TASK PROMPT: Nothing but the lines from the one with "Preluarea portofoliului si, ulterior, fuziunea" down to the one with "partener de incredere, in" should be returned, exactly and with both ends included, from the material below.

DATA SHOWN:
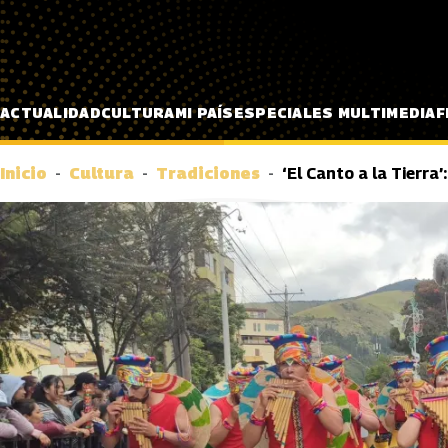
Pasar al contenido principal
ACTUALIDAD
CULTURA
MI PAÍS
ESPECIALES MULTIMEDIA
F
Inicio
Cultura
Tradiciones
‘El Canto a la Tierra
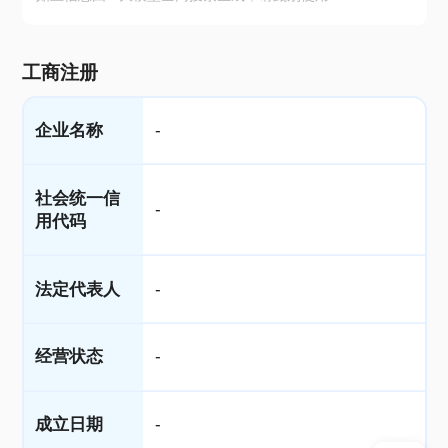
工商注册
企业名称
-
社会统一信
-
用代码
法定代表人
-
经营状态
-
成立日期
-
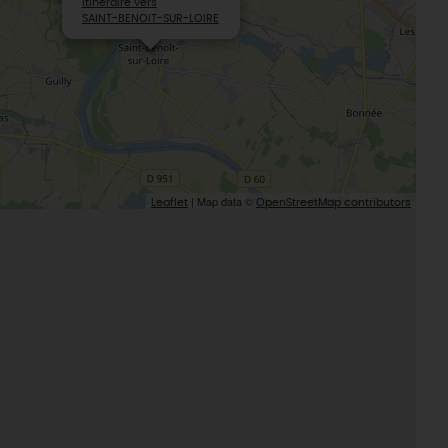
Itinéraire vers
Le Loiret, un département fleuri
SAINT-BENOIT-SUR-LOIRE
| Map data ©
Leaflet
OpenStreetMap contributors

...

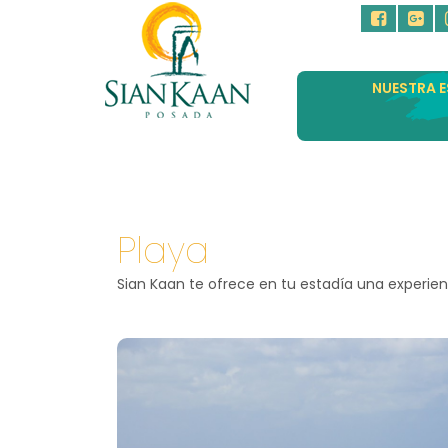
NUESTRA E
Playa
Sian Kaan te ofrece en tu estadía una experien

==

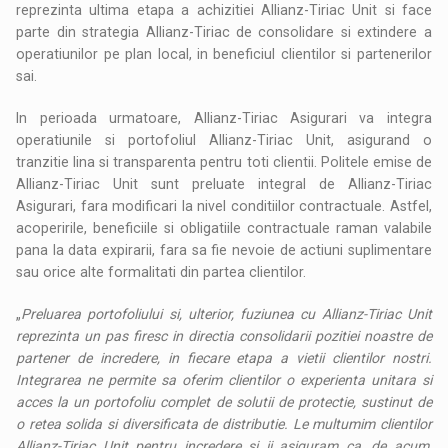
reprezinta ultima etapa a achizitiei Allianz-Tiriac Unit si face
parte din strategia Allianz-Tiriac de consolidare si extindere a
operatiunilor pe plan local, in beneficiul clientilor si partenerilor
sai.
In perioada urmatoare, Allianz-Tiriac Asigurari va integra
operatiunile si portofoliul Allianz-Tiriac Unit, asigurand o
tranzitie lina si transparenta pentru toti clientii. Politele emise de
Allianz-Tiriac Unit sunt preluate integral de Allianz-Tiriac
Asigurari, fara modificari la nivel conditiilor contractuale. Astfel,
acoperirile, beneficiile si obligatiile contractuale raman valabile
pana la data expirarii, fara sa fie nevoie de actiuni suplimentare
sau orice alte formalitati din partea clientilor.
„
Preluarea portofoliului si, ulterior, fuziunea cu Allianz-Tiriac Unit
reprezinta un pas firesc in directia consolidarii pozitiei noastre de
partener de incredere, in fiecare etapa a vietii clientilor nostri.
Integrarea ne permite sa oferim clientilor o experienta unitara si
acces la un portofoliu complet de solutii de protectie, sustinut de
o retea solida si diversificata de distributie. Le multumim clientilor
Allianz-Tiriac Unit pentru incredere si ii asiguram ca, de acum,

RESPONSE TO THIS TASK:
Preluarea portofoliului si, ulterior, fuziunea cu Allianz-Tiriac Unit
reprezinta un pas firesc in directia consolidarii pozitiei noastre de
partener de incredere, in fiecare etapa a vietii clientilor nostri.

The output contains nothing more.